The temperate rain forests of New Hampshire
2006-06-30 04:41:55.000 – Neil Lareau, Observer
The following I suspect will not so much surprise readers in the northeast as quantify what they already know.
It has now rained on 50 of the previous 60 days. During this period 30.24 inches of liquid water have fallen from the sky onto the summit, pooling on the ground, percolating downward through the rock, and congregating in streams to be conveyed toward the ocean. That is incredible.
Having back to back months of such monsoonal rains (17.90 inches in May and 12.34” thus far in June) is on par with some of the wettest spots in the contiguous US found in the temperate rain forests of the Olympic peninsula. Of course the difference is that it is unlikely that we will continue at such at precipitous rate (pun intended) for the entire year. Still, a walk through the northern forest reveals such abundance of chlorophyll that it would be easy to mistake your local for the windward slopes of the cascade ranges.
Mount Washington averages 101.91 inches of liquid water (snow melt included) a year. During the past 12 months we have recorded 123.88 inches. This is a notable, but not a huge, departure from average.

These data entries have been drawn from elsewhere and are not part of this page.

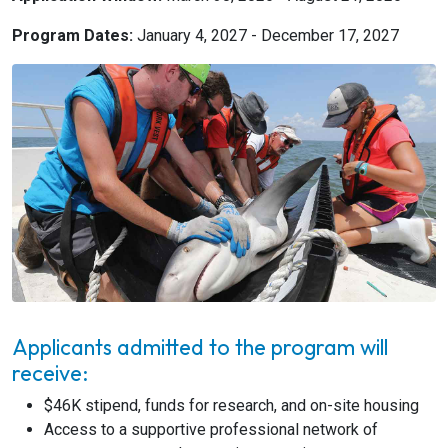
Program Dates:
January 4, 2027 - December 17, 2027
Applicants admitted to the program will
receive:
$46K stipend, funds for research, and on-site housing
Access to a supportive professional network of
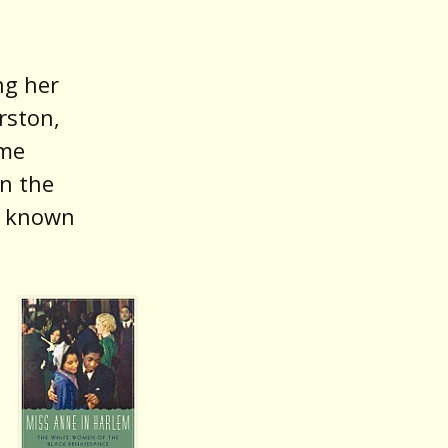
ng her
rston,
ame
in the
s known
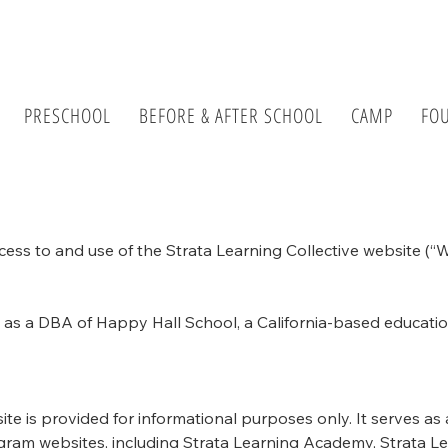
PRESCHOOL
BEFORE & AFTER SCHOOL
CAMP
FO
ss to and use of the Strata Learning Collective website (“We
s as a DBA of Happy Hall School, a California-based educati
ite is provided for informational purposes only. It serves as
program websites, including Strata Learning Academy, Strata 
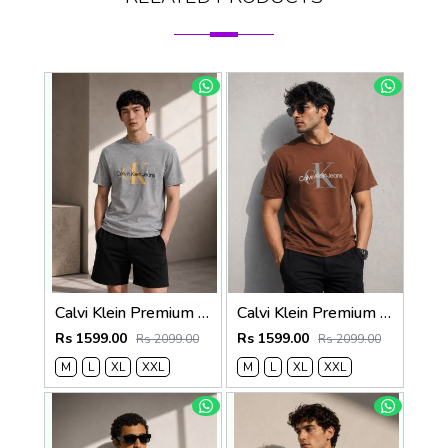
Calvi Klein Premium Round Neck T-Shirt 2814
Calvi Klein Premium Round Neck T-Shirt 2813
Rs 1599.00
Rs 1599.00
Rs 2099.00
Rs 2099.00
M
L
XL
XXL
M
L
XL
XXL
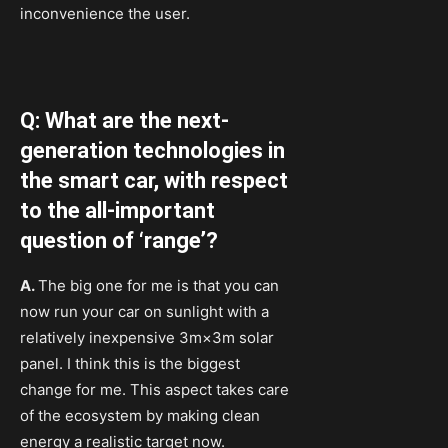
inconvenience the user.
Q: What are the next-
generation technologies in
the smart car, with respect
to the all-important
question of ‘range’?
A.
The big one for me is that you can
now run your car on sunlight with a
relatively inexpensive 3m×3m solar
panel. I think this is the biggest
change for me. This aspect takes care
of the ecosystem by making clean
energy a realistic target now.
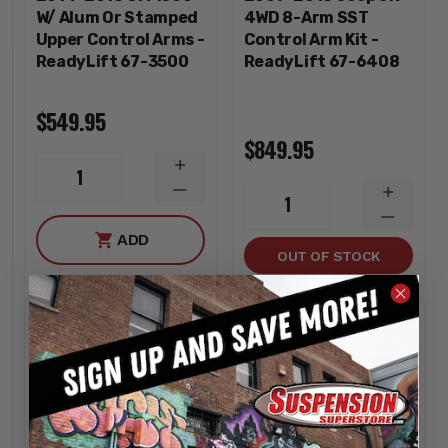
W/ Alum Or Stamped
4WD 8-Arm SST
Upper Control Arms -
Control Arm Kit -
ReadyLift 67-3500
ReadyLift 67-6408
$549.95
$849.95
INCREASE
1
QUANTITY
DECREASE
INCREA
1
QUANTITY
QUANTI
DECREA
ADD
QUANTI
OUT OF STOCK
Sold out
Sold out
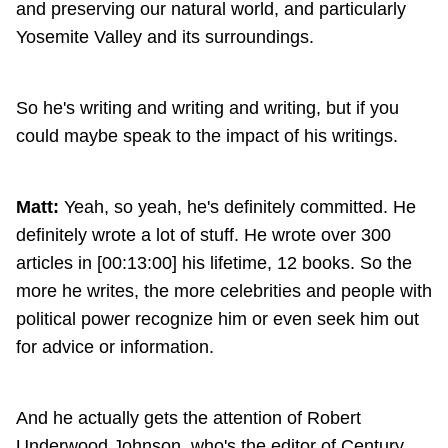
and preserving our natural world, and particularly
Yosemite Valley and its surroundings.
So he's writing and writing and writing, but if you
could maybe speak to the impact of his writings.
Matt:
Yeah, so yeah, he's definitely committed. He
definitely wrote a lot of stuff. He wrote over 300
articles in [00:13:00] his lifetime, 12 books. So the
more he writes, the more celebrities and people with
political power recognize him or even seek him out
for advice or information.
And he actually gets the attention of Robert
Underwood Johnson, who's the editor of Century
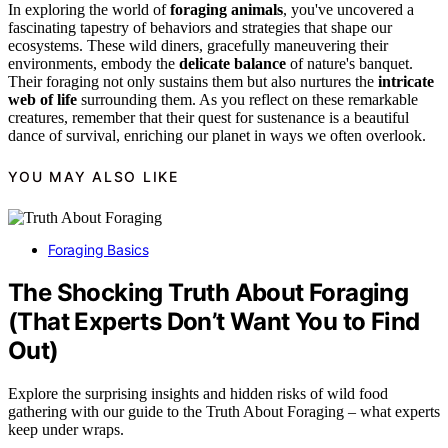
In exploring the world of
foraging animals
, you've uncovered a
fascinating tapestry of behaviors and strategies that shape our
ecosystems. These wild diners, gracefully maneuvering their
environments, embody the
delicate balance
of nature's banquet.
Their foraging not only sustains them but also nurtures the
intricate
web of life
surrounding them. As you reflect on these remarkable
creatures, remember that their quest for sustenance is a beautiful
dance of survival, enriching our planet in ways we often overlook.
YOU MAY ALSO LIKE
Foraging Basics
The Shocking Truth About Foraging
(That Experts Don’t Want You to Find
Out)
Explore the surprising insights and hidden risks of wild food
gathering with our guide to the Truth About Foraging – what experts
keep under wraps.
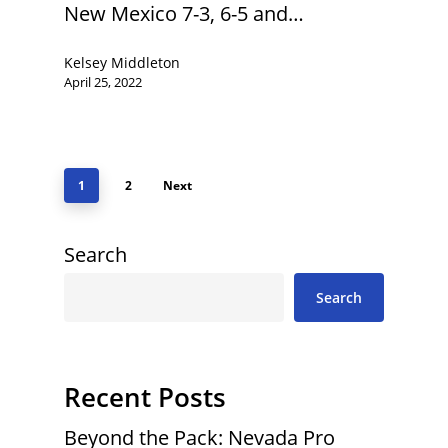
New Mexico 7-3, 6-5 and…
Kelsey Middleton
April 25, 2022
1
2
Next
Search
Search
Recent Posts
Beyond the Pack: Nevada Pro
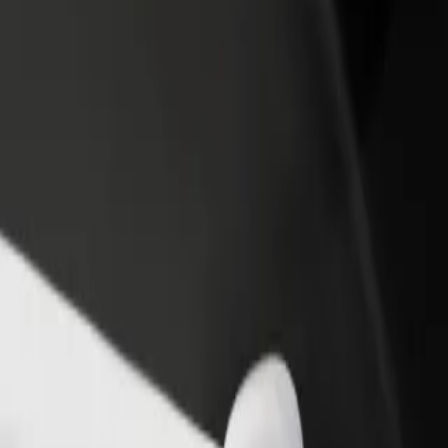
income
busine
 Explore our services and find the perfect one for your journey.
Get the app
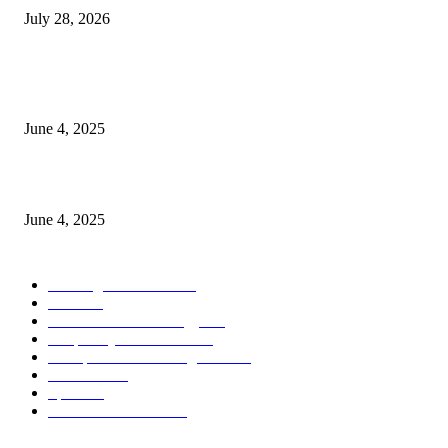
July 28, 2026
CG Hospitality’s iconic ‘The Farm at San Benito’ joins prestigious Marriot
Autograph Collection
June 4, 2025
Sri Lanka Welcomes the World’s Top Wedding Planners at Cinnamon Life
June 4, 2025
POPULAR CATEGORY
Banking & Finance
437
CSR
239
Information Technology
191
Hospitality & Tourism
150
Transportation and Logistics
141
Education
91
Sports
90
Retail & Wholesale
86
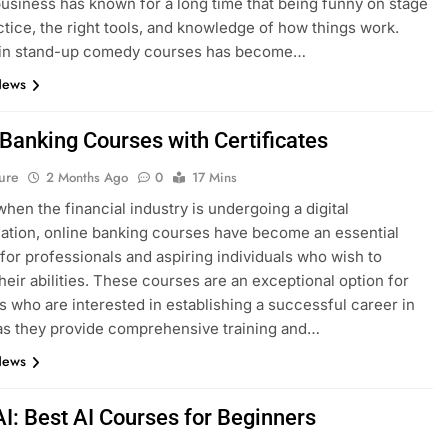
siness has known for a long time that being funny on stage
ctice, the right tools, and knowledge of how things work.
g in stand-up comedy courses has become…
News
 Banking Courses with Certificates
ure
2 Months Ago
0
17 Mins
when the financial industry is undergoing a digital
ation, online banking courses have become an essential
for professionals and aspiring individuals who wish to
heir abilities. These courses are an exceptional option for
ls who are interested in establishing a successful career in
as they provide comprehensive training and…
News
AI: Best AI Courses for Beginners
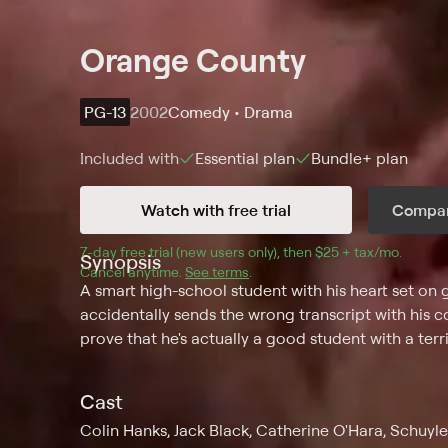
Orange County
PG-13
2002
Comedy • Drama
Included with
Essential
plan
Bundle+
plan
Watch with free trial
Compar
7
-day free trial (new users only), then 
$25 + tax/mo
$25 + t
.
Synopsis
Cancel anytime.
See terms
.
A smart high-school student with his heart set on 
accidentally sends the wrong transcript with his co
prove that he's actually a good student with a terr
Cast
Colin Hanks, Jack Black, Catherine O'Hara, Schuyle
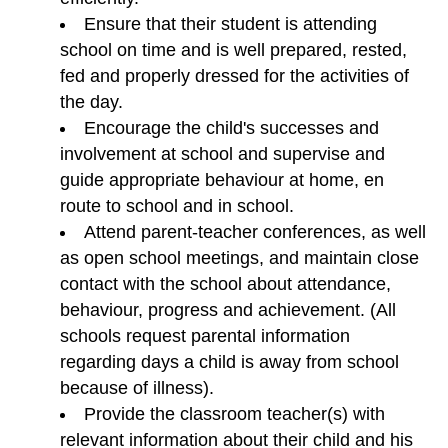
Ensure that their student is attending
school on time and is well prepared, rested,
fed and properly dressed for the activities of
the day.
Encourage the child's successes and
involvement at school and supervise and
guide appropriate behaviour at home, en
route to school and in school.
Attend parent-teacher conferences, as well
as open school meetings, and maintain close
contact with the school about attendance,
behaviour, progress and achievement. (All
schools request parental information
regarding days a child is away from school
because of illness).
Provide the classroom teacher(s) with
relevant information about their child and his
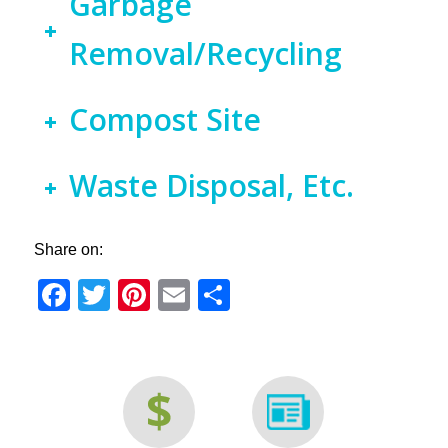
Garbage
Removal/Recycling
Compost Site
Waste Disposal, Etc.
Share on:
Facebook
Twitter
Pinterest
Email
Share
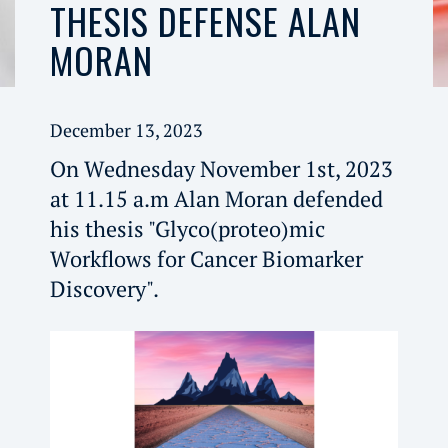
THESIS DEFENSE ALAN
MORAN
December 13, 2023
On Wednesday November 1st, 2023
at 11.15 a.m Alan Moran defended
his thesis "Glyco(proteo)mic
Workflows for Cancer Biomarker
Discovery".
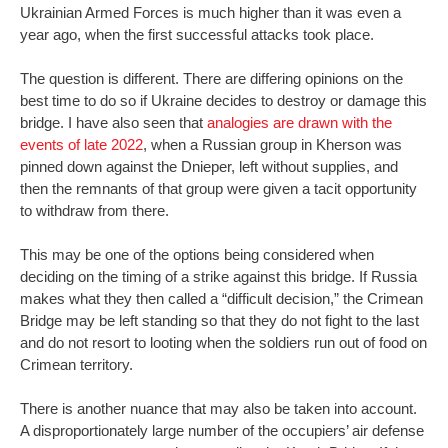
Ukrainian Armed Forces is much higher than it was even a
year ago, when the first successful attacks took place.
The question is different. There are differing opinions on the
best time to do so if Ukraine decides to destroy or damage this
bridge. I have also seen that
analogies are drawn with the
events of late 2022
, when a Russian group in Kherson was
pinned down against the Dnieper, left without supplies, and
then the remnants of that group were given a tacit opportunity
to withdraw from there.
This may be one of the options being considered when
deciding on the timing of a strike against this bridge. If Russia
makes what they then called a “difficult decision,” the Crimean
Bridge may be left standing so that they do not fight to the last
and do not resort to looting when the soldiers run out of food on
Crimean territory.
There is another nuance that may also be taken into account.
A disproportionately large number of the occupiers’ air defense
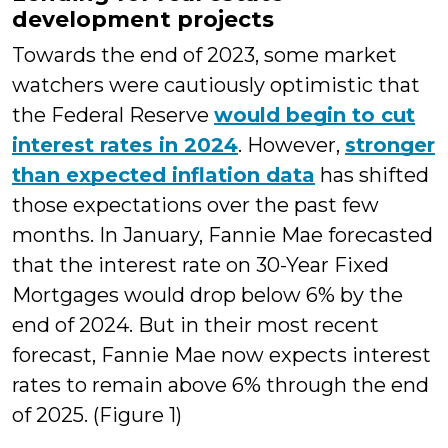
development projects
Towards the end of 2023, some market
watchers were cautiously optimistic that
the Federal Reserve
would begin to cut
interest rates in 2024
. However,
stronger
than expected inflation data
has shifted
those expectations over the past few
months. In January, Fannie Mae forecasted
that the interest rate on 30-Year Fixed
Mortgages would drop below 6% by the
end of 2024. But in their most recent
forecast, Fannie Mae now expects interest
rates to remain above 6% through the end
of 2025. (Figure 1)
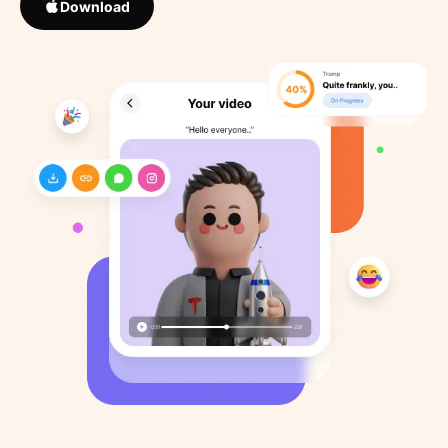
Download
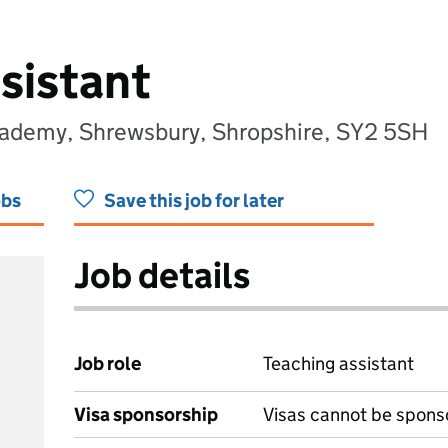
sistant
cademy, Shrewsbury, Shropshire, SY2 5SH
obs
Save this job for later
Job details
Job role
Teaching assistant
Visa sponsorship
Visas cannot be spons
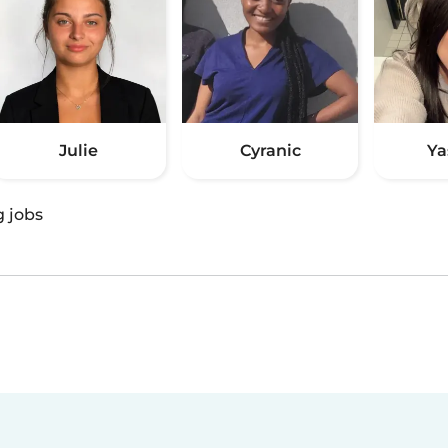
Julie
Cyranic
Ya
g jobs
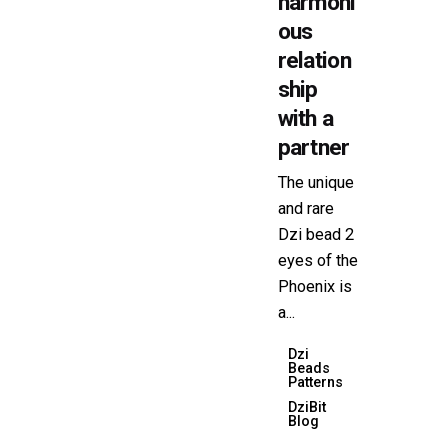
harmoni
ous
relation
ship
with a
partner
The unique
and rare
Dzi bead 2
eyes of the
Phoenix is ​​
a...
Dzi
Beads
Patterns
DziBit
Blog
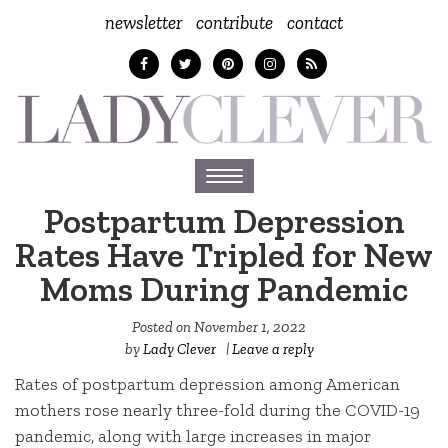
newsletter
contribute
contact
Toggle
navigation
Postpartum Depression
Rates Have Tripled for New
Moms During Pandemic
Posted on
November 1, 2022
by
Lady Clever
|
Leave a reply
Rates of postpartum depression among American
mothers rose nearly three-fold during the COVID-19
pandemic, along with large increases in major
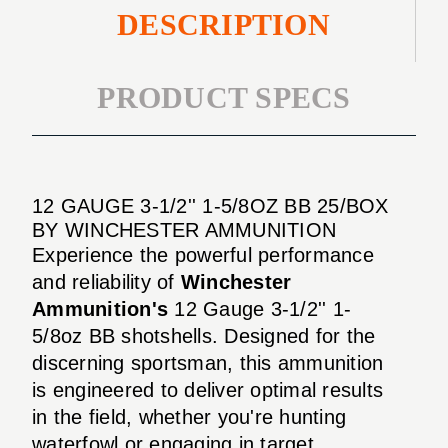
DESCRIPTION
PRODUCT SPECS
12 GAUGE 3-1/2'' 1-5/8OZ BB 25/BOX
BY WINCHESTER AMMUNITION
Experience the powerful performance
and reliability of
Winchester
Ammunition's
12 Gauge 3-1/2'' 1-
5/8oz BB shotshells. Designed for the
discerning sportsman, this ammunition
is engineered to deliver optimal results
in the field, whether you're hunting
waterfowl or engaging in target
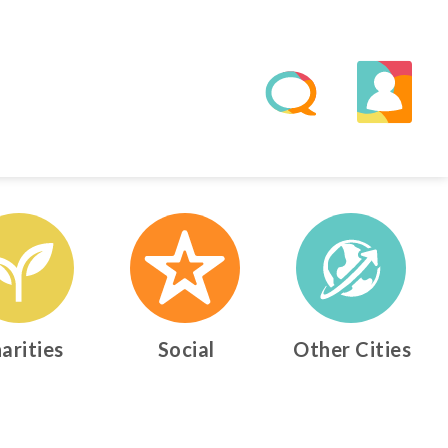
arities
Social
Other Cities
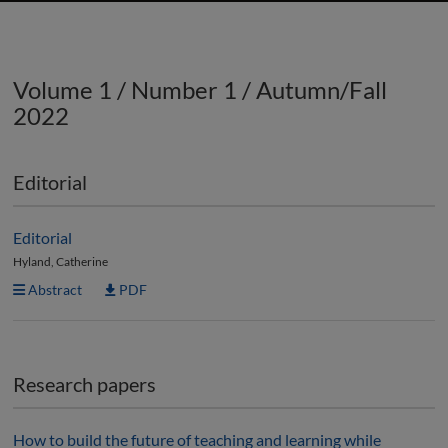
Volume 1 / Number 1 / Autumn/Fall
2022
Editorial
Editorial
Hyland, Catherine
Abstract
PDF
Research papers
How to build the future of teaching and learning while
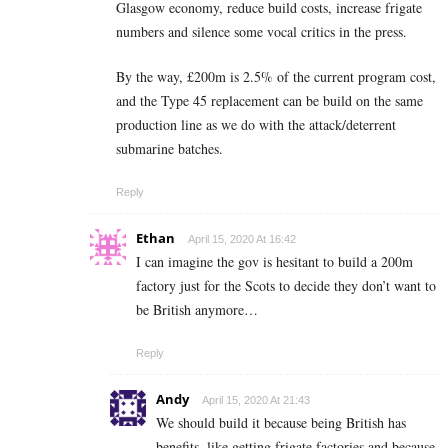
Glasgow economy, reduce build costs, increase frigate
numbers and silence some vocal critics in the press.
By the way, £200m is 2.5% of the current program cost,
and the Type 45 replacement can be build on the same
production line as we do with the attack/deterrent
submarine batches.
Reply
Ethan
April 15, 2020 At 16:42
I can imagine the gov is hesitant to build a 200m
factory just for the Scots to decide they don’t want to
be British anymore…
Reply
Andy
April 15, 2020 At 21:43
We should build it because being British has
benefits, like getting frigate factories and because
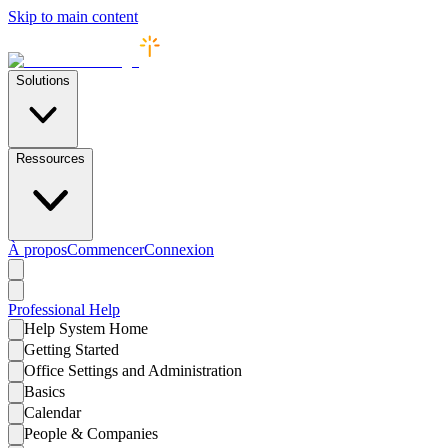
Skip to main content
Solutions
Ressources
À propos
Commencer
Connexion
Professional
Help
Help System Home
Getting Started
Office Settings and Administration
Basics
Calendar
People & Companies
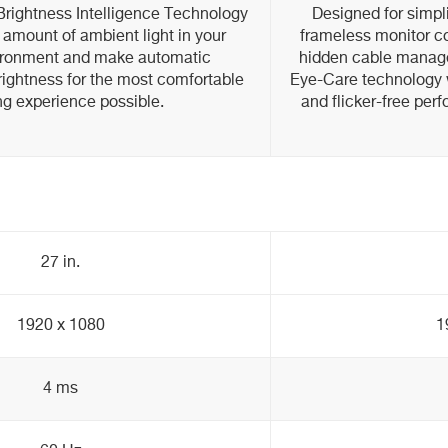
ightness Intelligence Technology
Designed for simp
 amount of ambient light in your
frameless monitor co
ironment and make automatic
hidden cable mana
rightness for the most comfortable
Eye-Care technology 
ng experience possible.
and flicker-free per
27 in.
1920 x 1080
1
4 ms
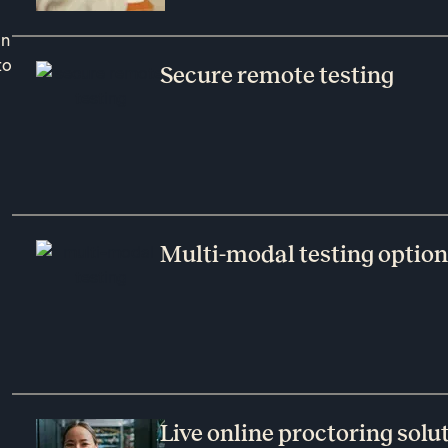
on
to
Secure remote testing
Multi-modal testing optio
Live online proctoring solu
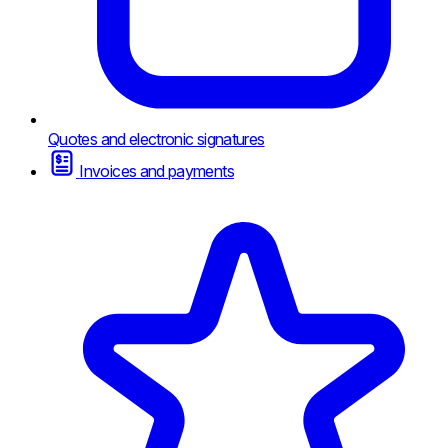
Quotes and electronic signatures
Invoices and payments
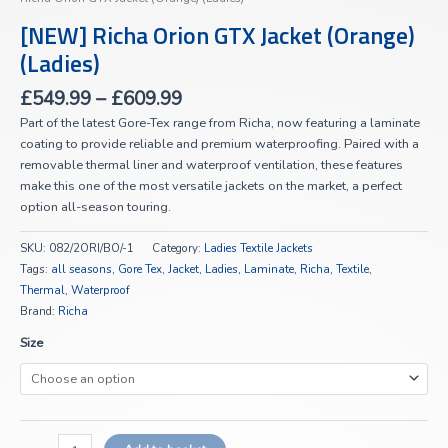
[NEW] Richa Orion GTX Jacket (Orange)
(Ladies)
£
549.99
–
£
609.99
Part of the latest Gore-Tex range from Richa, now featuring a laminate
coating to provide reliable and premium waterproofing. Paired with a
removable thermal liner and waterproof ventilation, these features
make this one of the most versatile jackets on the market, a perfect
option all-season touring.
SKU:
082/2ORI/BO/-1
Category:
Ladies Textile Jackets
Tags:
all seasons
,
Gore Tex
,
Jacket
,
Ladies
,
Laminate
,
Richa
,
Textile
,
Thermal
,
Waterproof
Brand:
Richa
Size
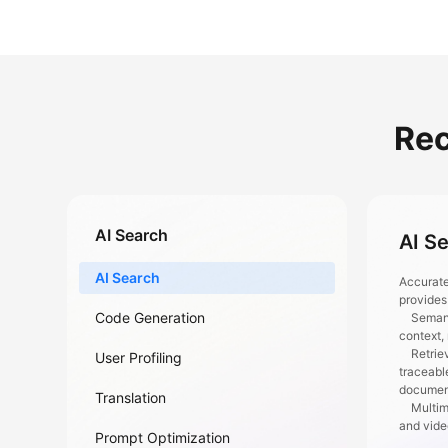
Re
AI Search
AI S
AI Search
Accurate
provides
Code Generation
Semantic
context,
Retrieva
User Profiling
traceabl
documen
Translation
Multimod
and vid
Prompt Optimization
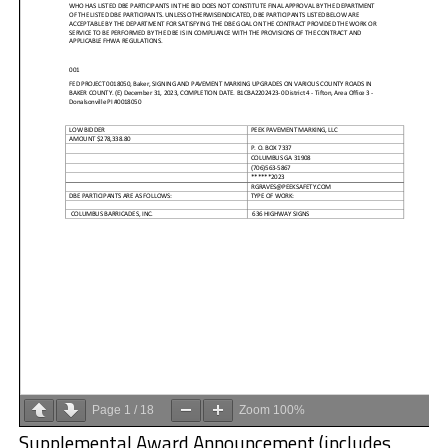
Page
1
/
18
Zoom
100%
Supplemental Award Announcement (includes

It is also worth remembering last October when 28.70 inches of liquid water was measured on the summit breaking the all time single month precipitation record that had been set in February 1969. Most of the intervening months have seen normal or below normal precipitation.
The truly incredible fact is that single day rainfall totals from hurricanes along the Gulf Coast can nearly equal our 50 day total. At about 8 lbs to the gallon, think about the weight of water that is held aloft in such a storm.